No. Angular route guards run client-side and only control what the browser renders and navigates to. They can be bypassed by editing JavaScript or calling your API directly. You must enforce authentication and authorization again on the server or API for every protected request — the guard is for user experience, the server is for security.

What replaced CanLoad in Angular?

CanLoad is deprecated and has been replaced by CanMatch (CanMatchFn). CanMatch runs while the Router matches routes, so it can prevent a lazy-loaded bundle from downloading and let the Router fall through to another matching route, which CanLoad could not do.

Are class-based route guards still supported in 2026?

Class-based guards still execute, but they have been deprecated since Angular 15.2. New code should use functional guards (CanActivateFn, CanMatchFn, and so on) with inject().
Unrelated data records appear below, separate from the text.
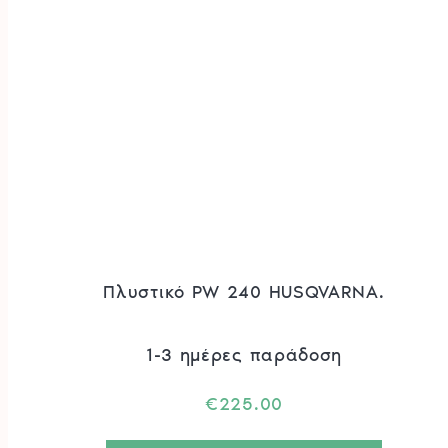
Πλυστικό PW 240 HUSQVARNA.
1-3 ημέρες παράδοση
€
225.00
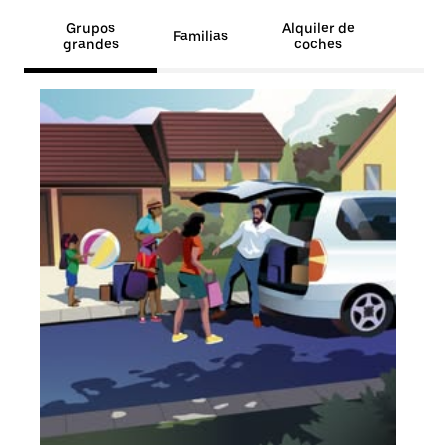
Grupos
Alquiler de
Familias
grandes
coches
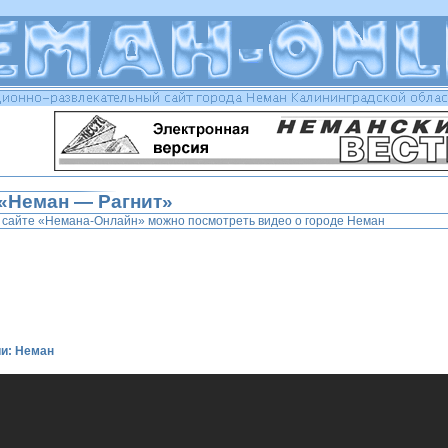
«Неман — Рагнит»
 сайте «Немана-Онлайн» можно посмотреть видео о городе Неман
ии: Неман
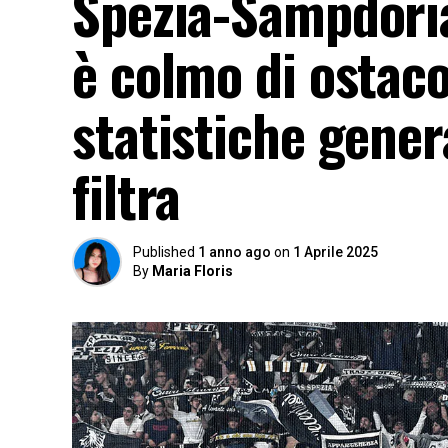
Spezia-Sampdoria
è colmo di ostaco
statistiche gener
filtra
Published
1 anno ago
on
1 Aprile 2025
By
Maria Floris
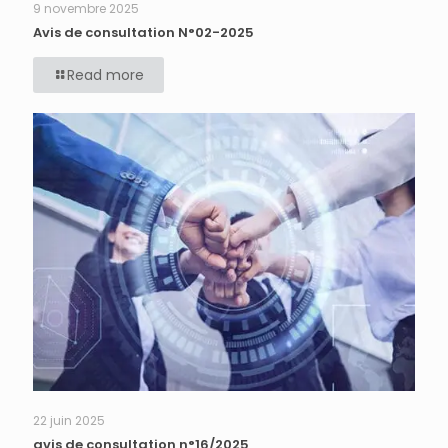
9 novembre 2025
Avis de consultation N°02-2025
Read more
22 juin 2025
avis de consultation n°16/2025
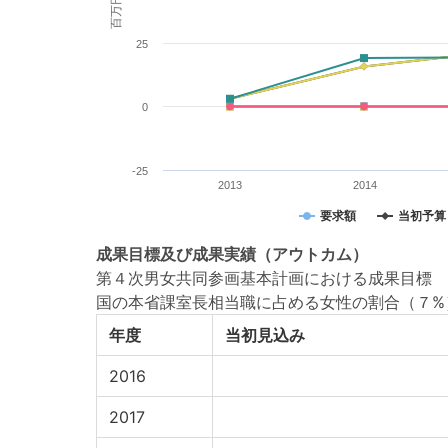
百万円
25
0
-25
2013
2014
要求額
当初予算
成果目標
及び
成果実績
（アウトカム）
第４次男女共同参画基本計画における成果目標
国の本省課室長相当職に占める女性の割合（７%
年度
当初見込み
2016
2017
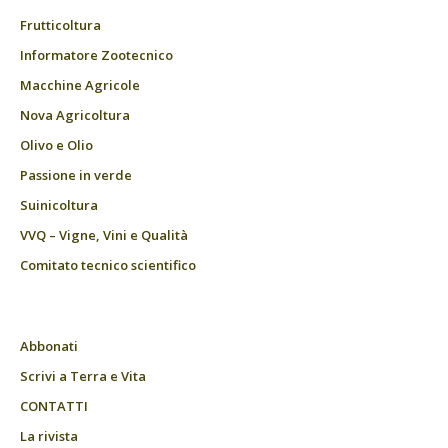
Frutticoltura
Informatore Zootecnico
Macchine Agricole
Nova Agricoltura
Olivo e Olio
Passione in verde
Suinicoltura
VVQ – Vigne, Vini e Qualità
Comitato tecnico scientifico
Abbonati
Scrivi a Terra e Vita
CONTATTI
La rivista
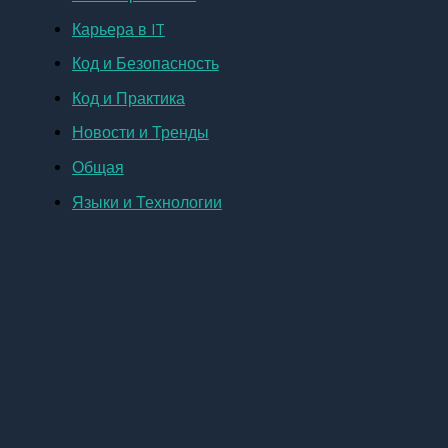
Карьера в IT
Код и Безопасность
Код и Практика
Новости и Тренды
Общая
Языки и Технологии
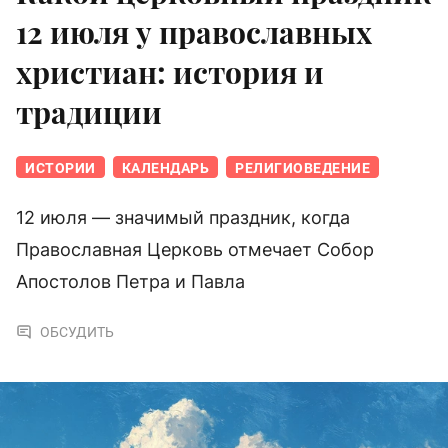
12 июля у православных
христиан: история и
традиции
ИСТОРИИ
КАЛЕНДАРЬ
РЕЛИГИОВЕДЕНИЕ
12 июля — значимый праздник, когда
Православная Церковь отмечает Собор
Апостолов Петра и Павла
ОБСУДИТЬ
You can bridge an existing class guard from a route with () => inject(MyGuard).canActivate() while you migrate.

How do I pass data such as roles to an Angular guard?

Put the values on the route's data property, for example data: { roles: ['admin'] }. Inside a functional guard, read them from the ActivatedRouteSnapshot with route.data['roles']. This lets one reusable guard handle different routes with different role requirements.

Can an Angular guard redirect instead of just blocking?

Yes. Return a UrlTree (built with router.createUrlTree([...]) or router.parseUrl('/path')) and the Router cancels the current navigation and redirects there. In Angular 19+ you can return a RedirectCommand to redirect with extra options such as replaceUrl. Returning false simply cancels with no redirect.

How do I run an async check, like an API call, inside a guard?

Return an Observable or Promise that resolves to boolean or UrlTree. For example, inject your auth service and return auth.checkSession().pipe(map(ok => ok || router.parseUrl('/login'))). The Router waits for the async result before completing the navigation.